* **Task item**:
The answer must be every line from the entries below that includes "parle".

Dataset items
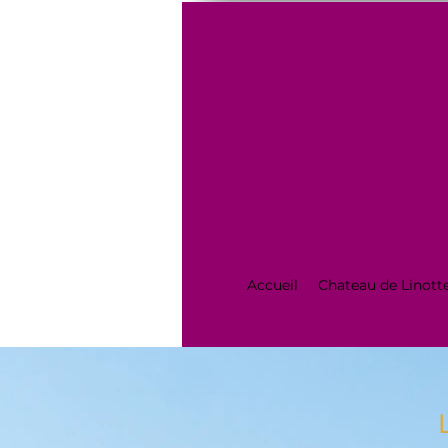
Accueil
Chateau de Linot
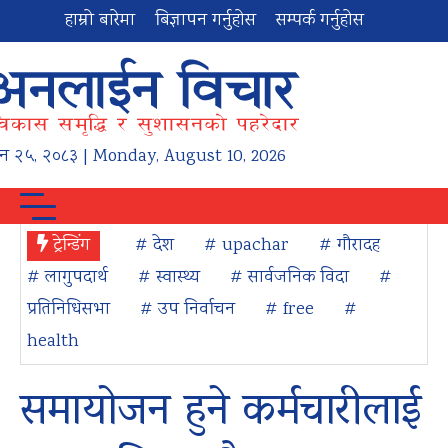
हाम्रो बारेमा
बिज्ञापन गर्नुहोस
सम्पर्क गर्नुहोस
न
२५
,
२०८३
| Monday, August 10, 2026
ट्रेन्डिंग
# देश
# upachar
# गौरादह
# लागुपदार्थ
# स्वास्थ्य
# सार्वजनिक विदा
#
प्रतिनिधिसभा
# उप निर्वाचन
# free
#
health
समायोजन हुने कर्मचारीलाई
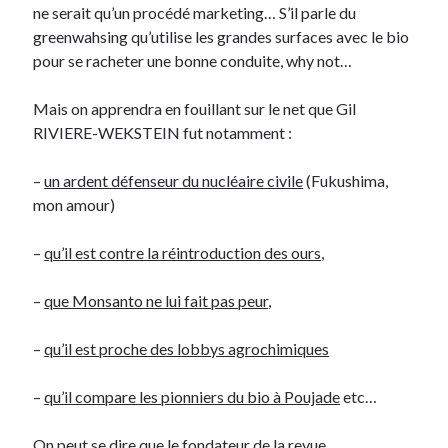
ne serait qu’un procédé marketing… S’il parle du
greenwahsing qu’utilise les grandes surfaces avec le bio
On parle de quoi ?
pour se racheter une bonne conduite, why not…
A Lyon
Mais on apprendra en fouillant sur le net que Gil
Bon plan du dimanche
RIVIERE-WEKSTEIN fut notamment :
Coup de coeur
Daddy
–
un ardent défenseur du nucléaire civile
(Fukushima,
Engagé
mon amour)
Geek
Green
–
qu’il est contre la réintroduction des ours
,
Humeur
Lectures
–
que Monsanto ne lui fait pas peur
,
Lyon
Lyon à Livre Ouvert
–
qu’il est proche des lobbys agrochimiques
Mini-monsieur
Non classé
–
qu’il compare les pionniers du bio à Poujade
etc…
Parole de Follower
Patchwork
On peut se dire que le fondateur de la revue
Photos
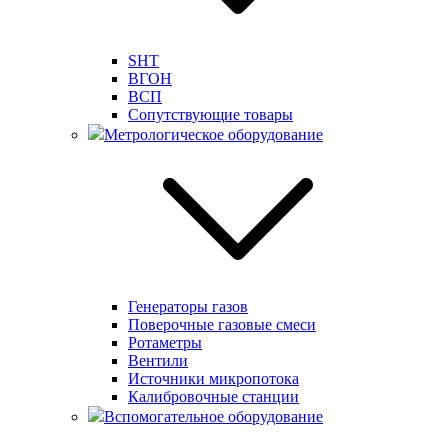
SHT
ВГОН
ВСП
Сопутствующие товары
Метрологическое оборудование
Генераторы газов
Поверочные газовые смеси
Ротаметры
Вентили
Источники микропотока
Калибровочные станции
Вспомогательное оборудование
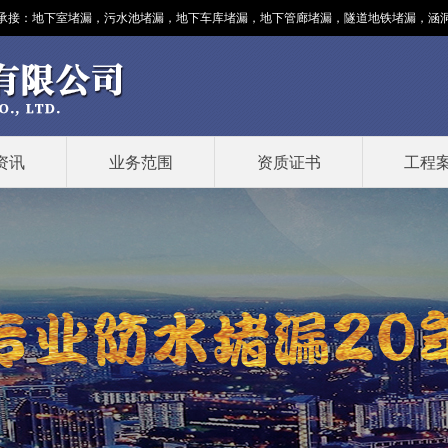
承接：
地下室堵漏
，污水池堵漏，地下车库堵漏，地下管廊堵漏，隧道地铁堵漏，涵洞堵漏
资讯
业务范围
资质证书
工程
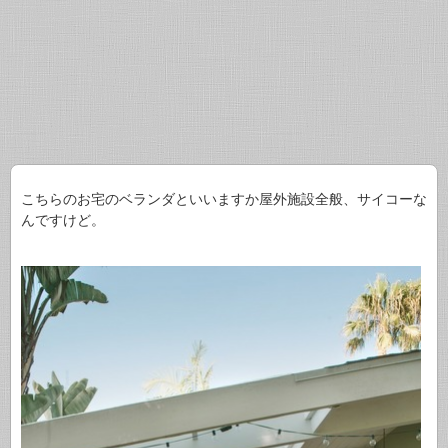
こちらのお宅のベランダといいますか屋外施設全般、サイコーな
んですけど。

* **Result of this exercise**:
ne serait qu’un procédé marketing… S’il parle du
On parle de quoi ?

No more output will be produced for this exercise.